Dünya Sağlık Örgütü (DSÖ), sivrisinek kaynaklı Chikungunya virüsünün küresel çapta hızla yayılma tehlikesine karşı ülkeleri erken önlem almaya çağırdı.
DSÖ, 20 yıl önce Hint Okyanusu’nda yaşanan büyük salgın öncesinde gözlemlenen erken uyarı işaretlerinin aynısını tespit ettiğini ve benzer bir krizin tekrar yaşanmaması için acil önlem alınması gerektiğini belirtti.
119 ülkede tespit edildi, 5.6 milyar kişi risk altında
“Chikungunya çok yaygın bilinmese de, şu ana kadar 119 ülkede tespit edildi ve dünya genelinde 5.6 milyar insanı risk altına sokuyor,” diyen DSÖ’nün teknik sorumlularından Diana Rojas Alvarez, virüsün ciddi eklem ağrılarına ve yüksek ateşe yol açtığını, bazı vakalarda ölümcül olabileceğini vurguladı.

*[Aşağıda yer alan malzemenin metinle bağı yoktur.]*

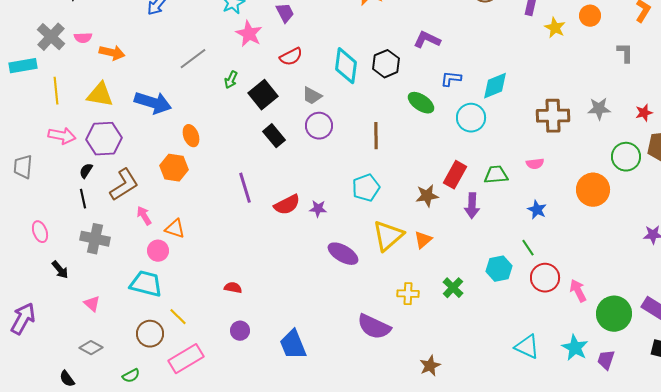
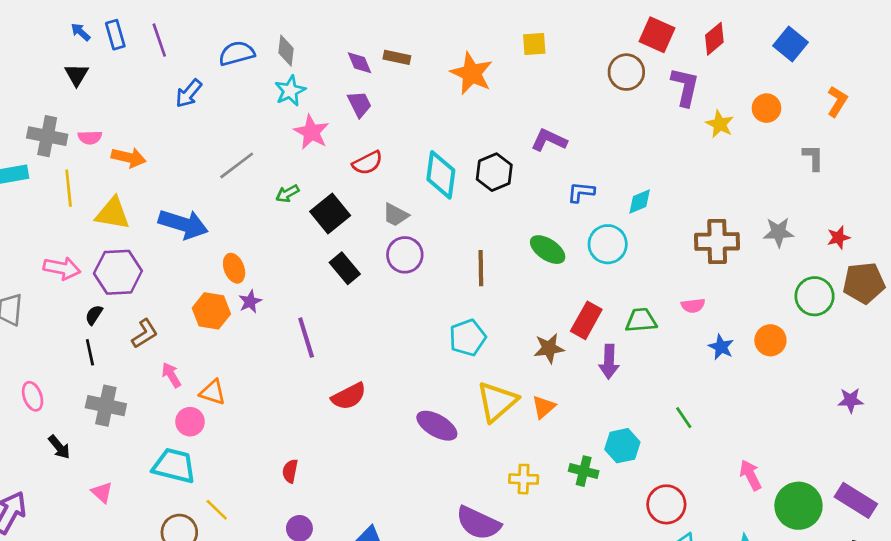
gray cross: (51, 37) -> (47, 136), turned -32
green arrow: (231, 80) -> (287, 193), turned 36
cyan diamond: (495, 86) -> (640, 201), size x0.7
yellow line: (56, 91) -> (69, 188), moved
green ellipse: (421, 103) -> (548, 250), moved
brown L-shape: (124, 185) -> (145, 334), size x0.7
orange circle: (593, 190) -> (770, 340), size x0.7
red semicircle: (287, 205) -> (349, 396), moved
purple star: (318, 209) -> (250, 302), moved, turned -30
blue star: (537, 210) -> (721, 347), moved
cyan hexagon: (499, 269) -> (622, 446), moved
red circle: (545, 278) -> (666, 504), moved
red semicircle: (233, 288) -> (290, 471), turned -90
green cross: (453, 288) -> (584, 471), turned -30

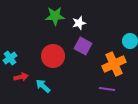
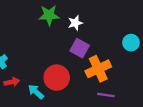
red circle: (53, 56) -> (57, 78), moved
orange cross: (114, 64) -> (98, 69), moved

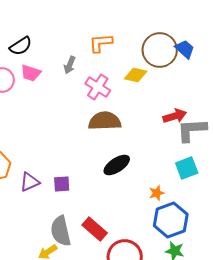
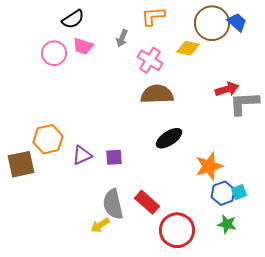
cyan square: (187, 168) -> (239, 192), moved, size x0.7
orange star: (157, 193) -> (209, 166), size x1.8
blue hexagon: (171, 220) -> (223, 193), size x0.7

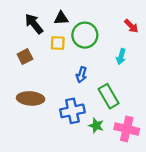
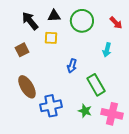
green circle: (85, 35) -> (82, 21), moved
brown ellipse: (31, 98) -> (27, 87), turned 55
blue cross: (72, 111) -> (51, 106), moved

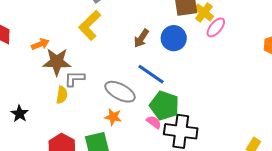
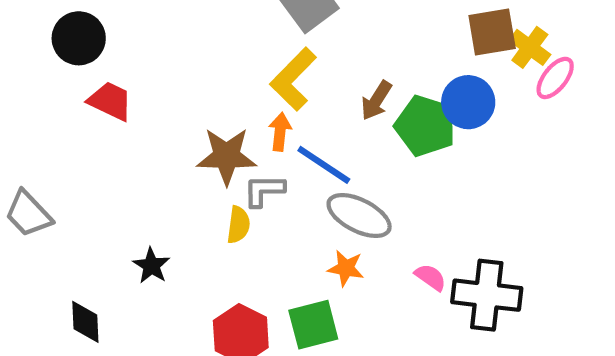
brown arrow: (141, 38) -> (376, 101), moved
orange arrow: (40, 44) -> (280, 132), moved, turned -60
blue line: (151, 74) -> (324, 165), moved
green pentagon: (164, 106) -> (425, 126), moved

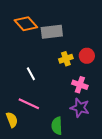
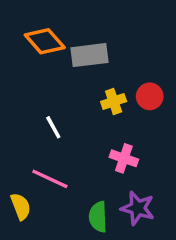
pink cross: (80, 85) -> (124, 158), moved
purple star: (80, 108) -> (138, 208), moved

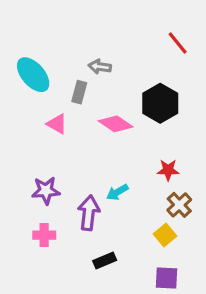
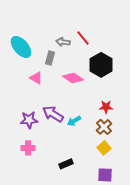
red line: (178, 43) -> (83, 38), moved
brown cross: (179, 205) -> (104, 127), moved
purple arrow: (89, 213) -> (53, 114), moved, turned -65

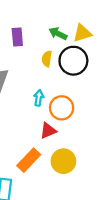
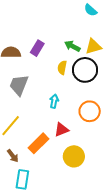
purple rectangle: (17, 37) -> (37, 48), turned 35
orange circle: (62, 108) -> (90, 111), moved
orange rectangle: (29, 160) -> (39, 143), moved

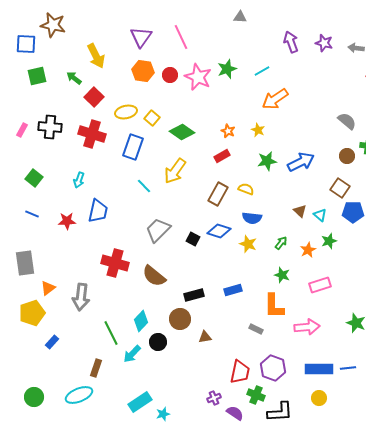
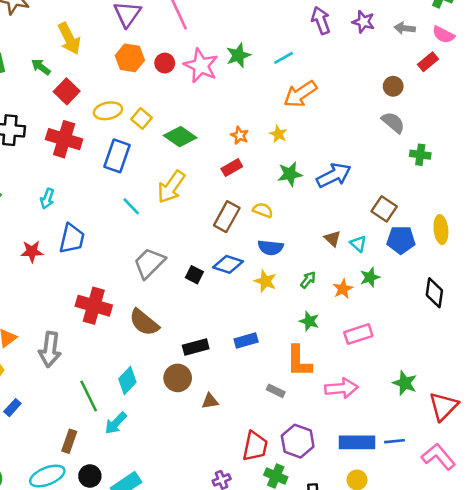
brown circle: (347, 156) -> (393, 86), moved
black circle: (158, 342) -> (90, 476), moved

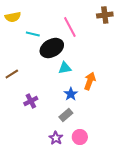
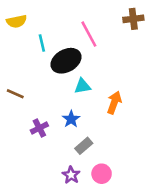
cyan line: (33, 34) -> (42, 43), turned 64
brown line: (12, 74) -> (15, 94), turned 56
blue star: (71, 94) -> (71, 119), moved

Geçmişin izleri yeniden görülüyor
Alvarez, 2004–2005 yılları arasında Hint Okyanusu’ndaki küçük ada ülkelerinde başlayan ve kısa sürede dünyaya yayılarak yüz binlerce kişiyi etkileyen salgını hatırlatarak, benzer bir desenin yeniden ortaya çıktığını ifade etti.
“2025’in başından bu yana Reunion, Mayotte ve Mauritius adalarında büyük çaplı chikungunya salgınları bildirildi. Reunion Adası’nda nüfusun üçte birinin enfekte olduğu tahmin ediliyor,” dedi.
Afrika, Asya ve Avrupa da risk altında
DSÖ’ye göre virüs şu anda Madagaskar, Somali ve Kenya gibi Afrika ülkelerine yayılıyor. Ayrıca Güney Asya’da da salgın boyutunda bulaş gözlemleniyor.
Hint Okyanusu adalarındaki salgınla bağlantılı olarak Avrupa’da da ithal vakalar bildirildi. Fransa’da yerel bulaş doğrulanırken, İtalya’da da şüpheli vakalar tespit edildi.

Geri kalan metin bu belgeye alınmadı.